Arquitectura del Sistema. El ecosistema funciona bajo la siguiente lógica de comunicación: Prototipo de Interfaz de Usuario (App Móvil) La aplicación es el centro de control. Se divide en tres secciones críticas basadas en tus requerimientos: Pantalla de Estado (Dashboard). Indicador de Conexión: Estado del enlace Bluetooth. Nivel de Batería: Porcentaje real con alerta visual si baja del 20%. Botón de Pánico: Activación manual de la alarma sonora de la billetera. Seguimiento GPS y Geofencing. |
Recomendación. El estudiante no debe entregar un texto sin comprenderlo. Puede usar la IA para informarse y esbozar su trabajo. Pero, hecho esto, es inexcusable profundizar en el tema. Puesto que la información se obtiene con rapidez, hay más tiempo de lo que había antes para analizar, seleccionar y depurar aquello que no se comprende o no es relevante. Flotar por un tema no permite llegar a buen puerto.

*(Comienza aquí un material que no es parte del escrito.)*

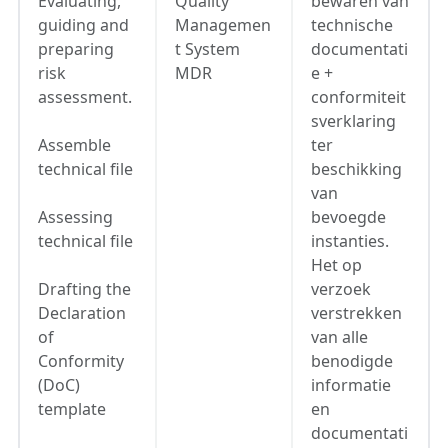
Evaluating,
Quality
bewaren van
guiding and
Managemen
technische
preparing
t System
documentati
risk
MDR
e +
assessment.
conformiteit
sverklaring
Assemble
ter
technical file
beschikking
van
Assessing
bevoegde
technical file
instanties.
Het op
Drafting the
verzoek
Declaration
verstrekken
of
van alle
Conformity
benodigde
(DoC)
informatie
template
en
documentati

Problema 2. Aleatoriedad de la nomenclatura y desviación de los requerimientos.
Para abordar el estudio de una determinada materia se pueden utilizar terminologías diferentes, todas ellas potencialmente correctas. Normalmente, el profesor se decanta por una, informa de que hay otras igualmente válidas y, después, se centra en el contenido que quiere explicar.

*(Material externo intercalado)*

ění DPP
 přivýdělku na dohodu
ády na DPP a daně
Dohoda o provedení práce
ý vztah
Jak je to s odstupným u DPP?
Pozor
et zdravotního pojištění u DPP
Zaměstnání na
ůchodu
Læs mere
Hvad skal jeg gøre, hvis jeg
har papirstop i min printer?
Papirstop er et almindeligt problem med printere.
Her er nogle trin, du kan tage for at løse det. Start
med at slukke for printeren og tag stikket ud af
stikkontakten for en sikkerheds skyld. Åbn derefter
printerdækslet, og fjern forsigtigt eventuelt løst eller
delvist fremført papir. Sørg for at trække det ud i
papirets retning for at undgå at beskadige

Particularizando en mi docencia, cuando hablo del desarrollo de nuevos productos es habitual que utilice el modelo etapa-puerta original de Cooper (1990), que comprende cinco etapas y cinco puertas. Cuando al estudiante hace un trabajo sobre tal materia: ¿qué le lleva a utilizar un modelo-etapa puerta de, por ejemplo, siete etapas y siete puertas en el que la denominación de las etapas y puertas es diferente a la utilizada por el profesor? El modelo de siete etapas y siete puertas elegido puede ser válido, porque existen muchas reformulaciones de este para adaptarlo a contextos concretos. Pero, ¿tiene sentido que, sin fundamento alguno, no opte por la propuesta del profesor en cuanto a número de etapas y nomenclatura, y sí por cualquier otra?
Algo similar ocurre con los requerimientos fijados para el trabajo. Si, por ejemplo, se pide concreción, establecida muchas veces en un número máximo recomendado de páginas, no tiene sentido encontrar trabajos que duplican ese número incluyendo información no solicitada y, generalmente, irrelevante. Con la IA es muy fácil “rellenar” páginas.

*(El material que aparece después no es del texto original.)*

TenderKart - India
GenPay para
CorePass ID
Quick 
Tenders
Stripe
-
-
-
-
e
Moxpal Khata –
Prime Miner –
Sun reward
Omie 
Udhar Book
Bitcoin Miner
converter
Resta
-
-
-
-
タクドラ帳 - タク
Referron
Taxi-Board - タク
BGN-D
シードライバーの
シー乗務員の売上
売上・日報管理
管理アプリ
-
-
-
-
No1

Recomendación. El estudiante debe revisar la materia impartida por el docente y los requerimientos establecidos para el trabajo y buscar un ajuste. Tal recomendación no se basa en el uso de una nomenclatura o de un contenido incorrecto, sino no ajustado a lo que se pide. Adaptar el resultado al encargo concreto evitará generar un ambiente de desconfianza en el profesor.
Problema 3. Borrosa justificación de las afirmaciones.
A diferencia de lo que era frecuente en los inicios de la IA generativa, en la actualidad es habitual que los distintos programas ofrezcan las fuentes de información utilizadas para generar el texto. A veces aparecen al final, de forma genérica y, otras veces, en el propio texto. Pero, ni se puede confiar ciegamente en la información generada y dar por hecho que es infalible, ni se puede confiar en que no se estén omitiendo perspectivas críticas o datos relevantes.
Recomendación. Es imprescindible analizar las fuentes, contrastar los datos y examinar la posible información omitida para reforzar la credibilidad y la validez de los resultados.
La IA es una herramienta increíblemente potente, pero su valor real depende de cómo la utilicemos. Facilita la realización de los trabajos a los estudiantes, pero también genera un alto riesgo de comodidad cognitiva si se emplea para reducir al mínimo el tiempo y el esfuerzo. Seguir las recomendaciones indicadas supone más esfuerzo que no hacerlo, pero también favorece el aprendizaje, objetivo último de cualquier tarea académica.